> [Task inputs]:
--------------------

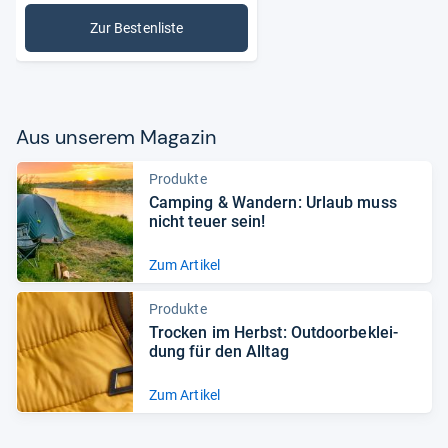
Zur Bestenliste
: Wanderhosen
Aus unse­rem Maga­zin
Produkte
Cam­ping & Wan­dern: Urlaub muss
nicht teuer sein!
Zum Artikel
Produkte
Tro­cken im Herbst: Out­door­be­klei­
dung für den All­tag
Zum Artikel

--------------------

> [Brief]: Would you give the data above again word for word, skipping any images?

> [Solution]:
Zur Bestenliste
: Wanderhosen
Aus unse­rem Maga­zin
Produkte
Cam­ping & Wan­dern: Urlaub muss
nicht teuer sein!
Zum Artikel
Produkte
Tro­cken im Herbst: Out­door­be­klei­
dung für den All­tag
Zum Artikel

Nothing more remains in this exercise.